HODGEPODGE: Mom’s ‘Club,’ Squirrelympics, Vintage Hodgepodge

Mom’s “Club”

“I fixed you some sandwiches. You’ll have to go upstairs early and play quietly until bedtime.”

We knew that if that was my mother’s message to us, it meant that the “club ladies” were coming.

We could have guessed that though, because since we arrived home from school we had been dusting and vacuuming and picking up all our “stuff” and putting it “where it belongs.”

We had to be reminded that the living room floor wasn’t “where it belongs.”

My father observed the same strictly outlined rules as us kids on “club night.”  He usually spent a couple of hours each evening at the dining room table doing his “homework,” which consisted of filling out orders for his bakery route.

On club nights he scrunched himself up to sit in the small chair at the small desk in our bedroom.

Our house was small and one of the problems that fact presented was that there wasn’t room for the ladies’ coats downstairs, so during gatherings when coats were necessary they were neatly spread out on my parents’ bed, so my accommodating father had to lay down with my brother or me in one of our small bunk-size beds until the ladies went home.

Most of the club members lived on Kenmore Avenue, one block from our house. At one time five club ladies lived in three houses next to each other.

To observers, it didn’t seem that the club ladies, most of whom saw each other on a daily basis, had an exciting agenda at their meetings. The ladies would entertain themselves when they got together by talking; some of them sewed while they talked.

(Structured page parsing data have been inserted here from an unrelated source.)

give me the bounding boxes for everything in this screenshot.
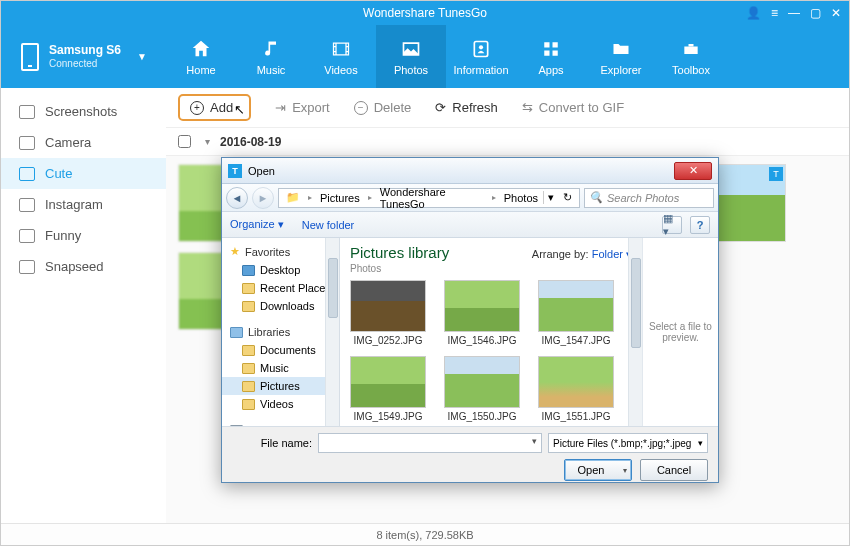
close-icon[interactable]: ✕	[831, 6, 841, 20]
sidebar-item-label: Funny	[45, 228, 81, 243]
select-all-checkbox[interactable]	[178, 135, 191, 148]
view-options-button[interactable]: ▦ ▾	[662, 216, 682, 234]
new-folder-button[interactable]: New folder	[302, 219, 355, 231]
open-button[interactable]: Open	[564, 459, 632, 481]
forward-button[interactable]: ►	[252, 187, 274, 209]
collapse-icon[interactable]: ▾	[205, 136, 210, 147]
sidebar-item-snapseed[interactable]: Snapseed	[1, 251, 166, 282]
arrange-by-button[interactable]: Folder ▾	[592, 248, 632, 260]
sidebar-item-screenshots[interactable]: Screenshots	[1, 96, 166, 127]
phone-icon	[21, 43, 39, 71]
dialog-close-button[interactable]: ✕	[674, 162, 712, 180]
tab-label: Apps	[538, 64, 563, 76]
tree-pictures[interactable]: Pictures	[222, 377, 339, 395]
back-button[interactable]: ◄	[226, 187, 248, 209]
music-icon	[260, 38, 282, 60]
file-name: IMG_1546.JPG	[448, 335, 517, 346]
tree-scrollbar[interactable]	[325, 238, 339, 426]
library-subtitle: Photos	[350, 263, 632, 274]
sidebar-item-instagram[interactable]: Instagram	[1, 189, 166, 220]
sidebar-item-funny[interactable]: Funny	[1, 220, 166, 251]
tree-downloads[interactable]: Downloads	[222, 297, 339, 315]
album-icon	[19, 229, 35, 243]
library-title: Pictures library	[350, 244, 449, 261]
tab-label: Videos	[324, 64, 357, 76]
tab-toolbox[interactable]: Toolbox	[656, 25, 726, 88]
refresh-button[interactable]: ⟳Refresh	[435, 100, 498, 115]
tree-desktop[interactable]: Desktop	[222, 261, 339, 279]
file-name: IMG_1547.JPG	[542, 335, 611, 346]
file-item[interactable]: IMG_1551.JPG	[538, 356, 614, 422]
file-item[interactable]: IMG_1546.JPG	[444, 280, 520, 346]
refresh-icon[interactable]: ↻	[560, 191, 575, 204]
file-thumb	[538, 280, 614, 332]
crumb-item[interactable]: Wondershare TunesGo	[377, 186, 487, 210]
group-header: ▾ 2016-08-19	[166, 128, 849, 156]
svg-rect-5	[553, 50, 558, 55]
toolbox-icon	[680, 38, 702, 60]
export-label: Export	[292, 100, 330, 115]
file-item[interactable]: IMG_0252.JPG	[350, 280, 426, 346]
add-button[interactable]: + Add ↖	[178, 94, 251, 121]
file-name-input[interactable]: ▾	[318, 433, 542, 453]
device-selector[interactable]: Samsung S6 Connected ▼	[1, 25, 166, 88]
video-icon	[330, 38, 352, 60]
dialog-toolbar: Organize ▾ New folder ▦ ▾ ?	[222, 212, 718, 238]
tab-label: Information	[453, 64, 508, 76]
tree-documents[interactable]: Documents	[222, 341, 339, 359]
delete-label: Delete	[374, 100, 412, 115]
tab-videos[interactable]: Videos	[306, 25, 376, 88]
sync-badge-icon: T	[769, 167, 783, 181]
user-icon[interactable]: 👤	[746, 6, 761, 20]
file-item[interactable]: IMG_1547.JPG	[538, 280, 614, 346]
list-scrollbar[interactable]	[628, 238, 642, 426]
minimize-icon[interactable]: —	[788, 6, 800, 20]
tree-computer[interactable]: Computer	[222, 421, 339, 426]
sidebar-item-camera[interactable]: Camera	[1, 127, 166, 158]
convert-gif-button[interactable]: ⇆Convert to GIF	[522, 100, 624, 115]
menu-icon[interactable]: ≡	[771, 6, 778, 20]
cancel-button[interactable]: Cancel	[640, 459, 708, 481]
tab-information[interactable]: Information	[446, 25, 516, 88]
breadcrumb[interactable]: 📁 ▸Pictures ▸Wondershare TunesGo ▸Photos…	[278, 188, 580, 208]
file-item[interactable]: IMG_1550.JPG	[444, 356, 520, 422]
tree-music[interactable]: Music	[222, 359, 339, 377]
export-button[interactable]: ⇥Export	[275, 100, 330, 115]
tab-music[interactable]: Music	[236, 25, 306, 88]
folder-icon	[242, 345, 255, 356]
folder-icon	[242, 399, 255, 410]
folder-icon	[242, 363, 255, 374]
sidebar-item-cute[interactable]: Cute	[1, 158, 166, 189]
sidebar: Screenshots Camera Cute Instagram Funny …	[1, 88, 166, 523]
organize-button[interactable]: Organize ▾	[230, 218, 284, 231]
cursor-icon: ↖	[234, 102, 245, 117]
file-item[interactable]: IMG_1549.JPG	[350, 356, 426, 422]
maximize-icon[interactable]: ▢	[810, 6, 821, 20]
library-icon	[230, 327, 243, 338]
crumb-item[interactable]: Pictures	[317, 192, 363, 204]
chevron-down-icon[interactable]: ▾	[543, 191, 558, 204]
chevron-down-icon[interactable]: ▾	[532, 436, 537, 446]
file-thumb	[444, 280, 520, 332]
dialog-title: Open	[248, 165, 275, 177]
tab-explorer[interactable]: Explorer	[586, 25, 656, 88]
file-name: IMG_0252.JPG	[354, 335, 423, 346]
tab-label: Toolbox	[672, 64, 710, 76]
album-icon	[19, 167, 35, 181]
status-text: 8 item(s), 729.58KB	[376, 529, 473, 541]
search-input[interactable]: 🔍 Search Photos	[584, 188, 714, 208]
crumb-item[interactable]: Photos	[501, 192, 541, 204]
tab-photos[interactable]: Photos	[376, 25, 446, 88]
tree-videos[interactable]: Videos	[222, 395, 339, 413]
delete-button[interactable]: −Delete	[354, 100, 412, 115]
app-icon: T	[228, 164, 242, 178]
help-button[interactable]: ?	[690, 216, 710, 234]
tree-recent[interactable]: Recent Places	[222, 279, 339, 297]
file-type-filter[interactable]: Picture Files (*.bmp;*.jpg;*.jpeg▾	[548, 433, 708, 453]
preview-pane: Select a file to preview.	[642, 238, 718, 426]
tab-apps[interactable]: Apps	[516, 25, 586, 88]
tree-libraries[interactable]: Libraries	[222, 323, 339, 341]
filter-text: Picture Files (*.bmp;*.jpg;*.jpeg	[553, 438, 691, 449]
tree-favorites[interactable]: ★Favorites	[222, 242, 339, 261]
tab-home[interactable]: Home	[166, 25, 236, 88]
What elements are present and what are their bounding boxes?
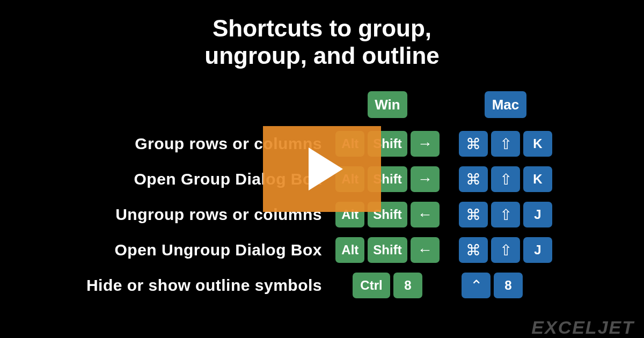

The club’s custom was the hostess would serve “lunch” sometime around nine o’clock. The appetizing aromas of that late evening meal often caused a problem for the upstairs campers whose gulped down supper of sandwiches was a long ago memory.

There were leftovers the next day, but they didn’t seem the same without the club ladies’ lively chatter.

Not only did the club members have their evening get-togethers at each other’s homes, they gathered many times in the summer at picnics when they brought their children along.

Kids’ birthday parties were also a frequent event. So all the kids saw each other often and were, more or less, members of their own club.

The club ladies were visiting each other’s homes and enjoying their frequent parties long after their children had grown up.

As the years went by, there was a new era for the club ladies when some of the members were joined by their daughters for their social evenings.

Sometimes the memories from many years ago come back to me and I return to a living room full of my mother’s friends; to the enjoyment that those ladies received from each other and to the enduring friendships which were nurtured during those evenings with the “Club Ladies.”


I entertain myself quite often by watching some of our neighborhood’s many squirrels flying from tree to tree around our backyard.

In an article that I wrote in 2012, I called them “The Flying Squirrellendas” (do you remember Ringling’s Flying Wallendas?) as they performed in our backyard every day:

“I am happy to say that their performance arena is right here in our backyard … One problem is that you never know when the show might begin. … As I sit here one of the performers has appeared … I can’t tell what color his performance tights might be … He is being very cautious, this is obviously just a warm-up session … and then he disappears … no show for now.”

Two years later, they are still at it, and there are times when I am at the kitchen table just in time for show time. A couple of days ago I got so excited watching the tree tops activity that I spilled my coffee all over the table.

I’m sure our neighborhood squirrels belong to some kind of a social/athletic club. Often times one or two squirrels will be chasing each other from branch to branch and soon I can count 10 or more participating in the games.

There is another large group of squirrels across the street in the park and still another smaller one further up the road. Who knows? Maybe they are participating in their own Winter “Squirrelympics”.

Squirrel watching and counting has become a winter afternoon fun activity. Squirrelympics — summer or winter, it doesn’t matter.

These athletic, bushy-tailed rodents compete during all seasons and they excite the audience (me and my coffee cup) and score points.

As I watch the neighborhood squirrels these days I wonder if they are trying to tell us something.  When they’re not chasing each other around our yards the squirrels seem to be busy storing more winter provisions.

Maybe we should be paying more attention. Perhaps the squirrels know more than the groundhogs, and even more than the television prognosticators.

And, they’re having a great time.

Vintage Hodgepodge

From The Fulton Patriot, Feb. 23, 1993:

I have been asked a lot of questions during the past couple of weeks. I have run out of answers. I am beginning to dread these questions.

  • When are you going to shovel the snow?
  • Enough snow for you?
  • Do you think it will ever stop snowing?
  • Is it going to snow tonight?
  • Is it going to snow this afternoon?
  • When are you going to shovel the snow?
  • Where are you going to put all this snow?
  • Have we got more snow than Oswego?
  • Is there school today?
  • Is there going to be school tomorrow?
  • When are you going to shovel the snow?
  • Why do you live in Fulton in the winter time?
  • Where is the car?
  • What is that huge pile of snow doing in the driveway where the car used to be?
  • When are you going to shovel the snow?